David Shore, writer and creator of "House"
But in the end, perhaps the best response to "there are no atheists in foxholes," is to roll with it. After all, there are no bomber pilots in foxholes, either. Some folks have the foresight to find way to lay the smack down on the enemy without being downrange of live ammunition. Just saying...
Saturday, November 29, 2008
This morning, I'm sitting in front of my laptop, near a large window, through which I can see the gray-shrouded Saturday after a Black Friday. And I'm thinking again about the death of one Jdimytai Damour, whom, as you are likely aware by now, was trampled to death. Desperate shoppers literally busted the doors of a Wal-Mart and, in a rashness born of their sheer consumer panic, they trod a man to death under their feet. The recriminations have begun. The police have begun to analyze the security camera footage, searching for guilty shoppers, while those selfsame people likely go about their business, confident either in the incompetence of the authorities to find them or secure in their feeling that so many people (other than themselves, natch) are responsible that none are. And many people that were nowhere near the scene wrap themselves in sanctimony, decrying the savagery of unreasoning cupidity, relying on distance to hide from the decisions that they (and I, too) have made, and for which others have quite probably paid with their lives.

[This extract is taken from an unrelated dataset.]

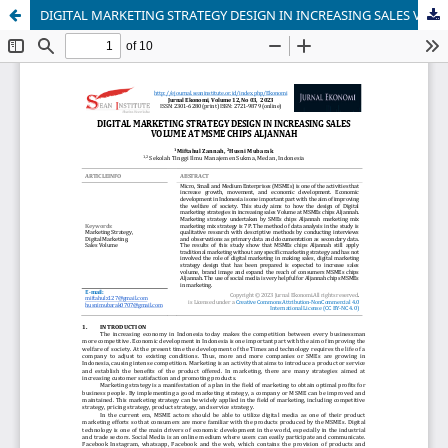
DIGITAL MARKETING STRATEGY DESIGN IN INCREASING SALES VOLUME AT MSME CHIPS ALJANNAH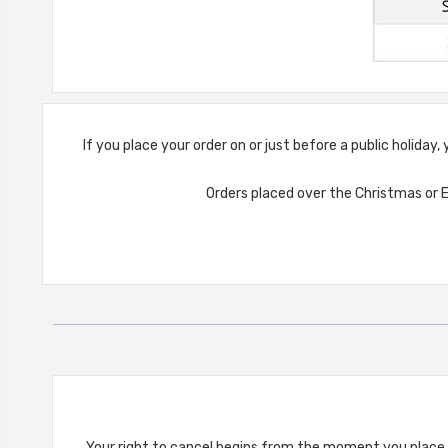
If you place your order on or just before a public holiday
Orders placed over the Christmas or E
Your right to cancel begins from the moment you place t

"How could anyone be so desperate for a cheap digital video disc player, a widescreen television set or a substandard - but yet must-have - toy from a sweatshop in some Godforsaken East Asian factory town that they'd fatally overrun an innocent, hardworking, man?" The moralists ask - waiting until they're sure we're watching before they allow themselves to wring their hands piteously.
But, as we all know, intense pain can make one do what one otherwise wouldn't. For those of us who can't attest to this from personal experience, no less an authority than the Bush Administration tells us so. Left to my own devices, I wouldn't have thought that the pain of thinking oneself deprived of affordable consumer goods would have ranked high enough to allow one to justify killing a man, but we all have our breaking points. Just as we all have our own tolerance for pretense. :) (And, yes, I am grateful that yours is high.) And isn't the whole reason for Wal-Mart (and the others, for that matter) to exist to salve the existential suffering that comes from realizing that you cannot claim your dignity or legitimacy unless you can demonstrate that you have enough of the right things?
Friday, November 28, 2008
Wal-Mart, in a statement issued at its headquarters in Bentonville, Ark., said: “The safety and security of our customers and associates is our top priority. Our thoughts and prayers are with them and their families at this tragic time.”
Wal-Mart Employee Trampled to Death - The New York Times.
Thoughts and prayers. What does that mean, really? Especially in this case. Poor Jdimytai Damour, "hired from a temporary staffing agency and assigned to maintenance work," was trampled to death by crazed Wal-Mart shoppers this morning, who literally broke down the doors to get into the store. Apparently this is so traumatic to everyone who currently shops (Even those shoppers who "shouted angrily and kept shopping when store officials said they were closing because of the death"?) and works at Wal-Mart that the company offers up their thoughts and prayers to each of them, and their families - although nothing it seems, specifically for the slain man or his family. I guess they're withholding them until after the settlement - perhaps that will be their opening offer. (Yes, I'm being unapologetically uncharitable - the heady mix of faux-Christmas hype and random morons does that to me.)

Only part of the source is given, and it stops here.